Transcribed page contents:
*-*-*
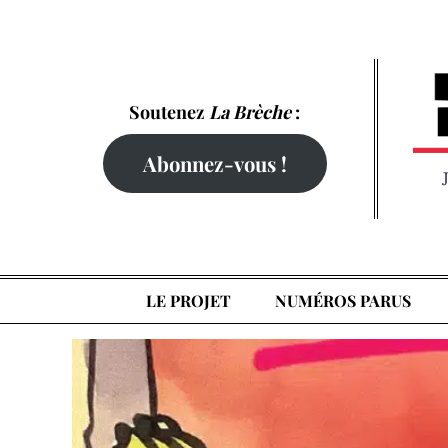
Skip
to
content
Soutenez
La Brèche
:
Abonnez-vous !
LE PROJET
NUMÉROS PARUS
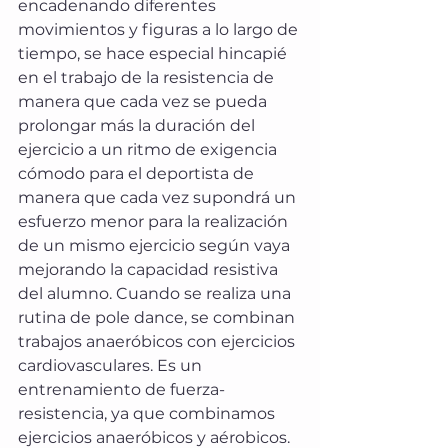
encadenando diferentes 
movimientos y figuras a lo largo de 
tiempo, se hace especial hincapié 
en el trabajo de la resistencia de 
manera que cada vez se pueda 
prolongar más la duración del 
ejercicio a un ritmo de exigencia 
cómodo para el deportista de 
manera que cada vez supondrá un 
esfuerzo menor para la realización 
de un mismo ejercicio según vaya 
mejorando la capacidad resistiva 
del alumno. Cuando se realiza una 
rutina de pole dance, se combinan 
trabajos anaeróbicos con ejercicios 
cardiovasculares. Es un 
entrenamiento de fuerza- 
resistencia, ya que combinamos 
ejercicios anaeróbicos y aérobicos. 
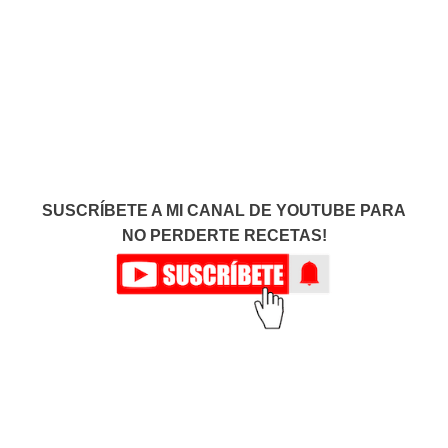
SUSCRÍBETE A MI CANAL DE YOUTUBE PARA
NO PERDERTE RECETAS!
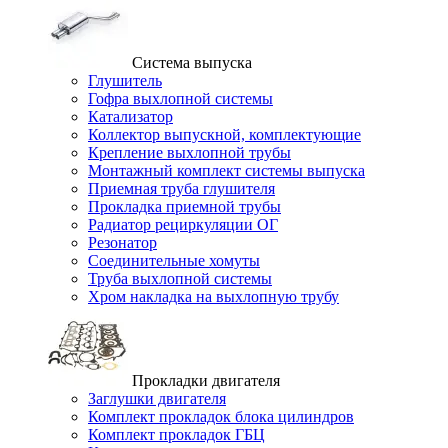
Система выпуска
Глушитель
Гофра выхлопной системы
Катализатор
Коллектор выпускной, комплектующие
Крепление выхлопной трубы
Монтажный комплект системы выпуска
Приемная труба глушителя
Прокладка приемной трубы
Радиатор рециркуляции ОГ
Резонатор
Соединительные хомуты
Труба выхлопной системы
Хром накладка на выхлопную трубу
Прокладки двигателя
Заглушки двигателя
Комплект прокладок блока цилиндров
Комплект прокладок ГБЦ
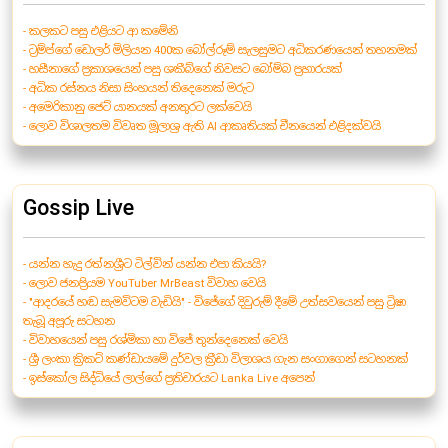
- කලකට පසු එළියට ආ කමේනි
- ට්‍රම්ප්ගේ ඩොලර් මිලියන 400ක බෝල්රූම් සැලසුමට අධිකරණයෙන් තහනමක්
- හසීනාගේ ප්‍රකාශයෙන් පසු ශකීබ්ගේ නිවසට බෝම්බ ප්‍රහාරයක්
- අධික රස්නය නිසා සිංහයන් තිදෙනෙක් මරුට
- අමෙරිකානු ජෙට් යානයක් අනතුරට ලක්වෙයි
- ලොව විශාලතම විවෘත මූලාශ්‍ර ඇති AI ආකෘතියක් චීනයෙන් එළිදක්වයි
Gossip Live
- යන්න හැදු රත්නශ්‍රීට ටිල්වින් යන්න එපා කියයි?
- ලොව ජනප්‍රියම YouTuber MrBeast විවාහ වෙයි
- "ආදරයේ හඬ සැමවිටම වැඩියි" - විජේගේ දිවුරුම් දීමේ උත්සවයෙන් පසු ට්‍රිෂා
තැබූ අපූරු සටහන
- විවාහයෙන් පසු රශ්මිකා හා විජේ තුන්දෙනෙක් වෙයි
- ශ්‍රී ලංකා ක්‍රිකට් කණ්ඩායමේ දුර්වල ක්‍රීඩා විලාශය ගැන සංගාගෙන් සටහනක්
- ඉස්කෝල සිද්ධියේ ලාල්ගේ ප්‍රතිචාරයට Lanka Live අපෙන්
*-*-*
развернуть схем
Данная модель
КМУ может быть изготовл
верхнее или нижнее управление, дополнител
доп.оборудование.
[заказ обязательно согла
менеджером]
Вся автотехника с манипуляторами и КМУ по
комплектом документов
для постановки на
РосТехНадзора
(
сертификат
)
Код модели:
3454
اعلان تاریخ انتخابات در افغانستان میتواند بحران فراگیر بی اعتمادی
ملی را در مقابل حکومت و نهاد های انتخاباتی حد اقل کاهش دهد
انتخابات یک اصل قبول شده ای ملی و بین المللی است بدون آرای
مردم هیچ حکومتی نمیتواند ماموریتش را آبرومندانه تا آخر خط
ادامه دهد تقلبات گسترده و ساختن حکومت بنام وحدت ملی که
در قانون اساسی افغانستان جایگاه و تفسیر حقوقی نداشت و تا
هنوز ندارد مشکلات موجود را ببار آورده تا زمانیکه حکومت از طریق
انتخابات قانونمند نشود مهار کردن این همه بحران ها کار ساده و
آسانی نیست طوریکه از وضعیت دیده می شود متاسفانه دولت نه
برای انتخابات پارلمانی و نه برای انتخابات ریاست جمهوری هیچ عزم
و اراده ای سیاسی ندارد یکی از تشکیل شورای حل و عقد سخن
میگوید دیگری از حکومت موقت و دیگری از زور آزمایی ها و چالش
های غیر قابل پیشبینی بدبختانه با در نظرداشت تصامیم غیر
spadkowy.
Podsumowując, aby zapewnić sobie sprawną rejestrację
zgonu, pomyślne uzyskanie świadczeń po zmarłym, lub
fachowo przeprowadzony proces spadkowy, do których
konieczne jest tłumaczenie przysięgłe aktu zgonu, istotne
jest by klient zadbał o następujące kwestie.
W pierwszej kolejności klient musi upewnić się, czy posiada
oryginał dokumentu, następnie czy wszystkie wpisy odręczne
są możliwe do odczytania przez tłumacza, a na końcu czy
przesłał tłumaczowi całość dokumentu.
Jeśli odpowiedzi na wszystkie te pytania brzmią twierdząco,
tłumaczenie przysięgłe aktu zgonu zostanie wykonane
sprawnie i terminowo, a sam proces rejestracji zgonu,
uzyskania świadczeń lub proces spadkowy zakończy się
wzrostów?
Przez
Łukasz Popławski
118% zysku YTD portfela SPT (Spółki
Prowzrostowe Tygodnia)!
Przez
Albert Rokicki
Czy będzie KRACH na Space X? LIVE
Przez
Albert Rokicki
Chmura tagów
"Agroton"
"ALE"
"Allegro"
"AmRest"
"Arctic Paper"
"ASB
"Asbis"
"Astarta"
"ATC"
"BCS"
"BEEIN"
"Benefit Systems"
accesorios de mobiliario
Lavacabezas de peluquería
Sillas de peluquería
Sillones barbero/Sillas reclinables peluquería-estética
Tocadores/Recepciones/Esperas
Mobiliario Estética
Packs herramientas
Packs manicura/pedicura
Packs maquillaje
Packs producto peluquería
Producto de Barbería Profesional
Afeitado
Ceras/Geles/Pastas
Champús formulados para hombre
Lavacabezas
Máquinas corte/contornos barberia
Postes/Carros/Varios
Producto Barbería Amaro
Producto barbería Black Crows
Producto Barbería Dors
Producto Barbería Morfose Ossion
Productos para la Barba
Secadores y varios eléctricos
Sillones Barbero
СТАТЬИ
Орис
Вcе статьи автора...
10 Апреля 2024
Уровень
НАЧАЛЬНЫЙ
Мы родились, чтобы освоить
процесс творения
*-*-*
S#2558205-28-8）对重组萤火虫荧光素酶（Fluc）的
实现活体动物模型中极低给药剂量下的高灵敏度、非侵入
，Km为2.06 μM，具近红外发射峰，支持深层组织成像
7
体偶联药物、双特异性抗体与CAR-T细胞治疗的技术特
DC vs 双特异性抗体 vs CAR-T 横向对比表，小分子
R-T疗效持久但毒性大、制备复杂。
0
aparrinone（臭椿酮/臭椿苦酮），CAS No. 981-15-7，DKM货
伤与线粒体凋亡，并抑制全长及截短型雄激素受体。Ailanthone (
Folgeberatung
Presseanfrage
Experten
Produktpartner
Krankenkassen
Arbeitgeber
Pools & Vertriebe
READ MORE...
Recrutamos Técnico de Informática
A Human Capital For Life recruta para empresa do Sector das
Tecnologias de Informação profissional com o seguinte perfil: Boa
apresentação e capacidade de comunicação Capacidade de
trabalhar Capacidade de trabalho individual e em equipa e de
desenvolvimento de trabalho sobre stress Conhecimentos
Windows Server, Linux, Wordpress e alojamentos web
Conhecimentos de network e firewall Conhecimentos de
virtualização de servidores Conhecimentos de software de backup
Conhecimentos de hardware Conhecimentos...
*-*-*
— About this task —
If a line in the entries above holds "трубы", include it in the count; report nothing but the resulting number.

— Written answer —
2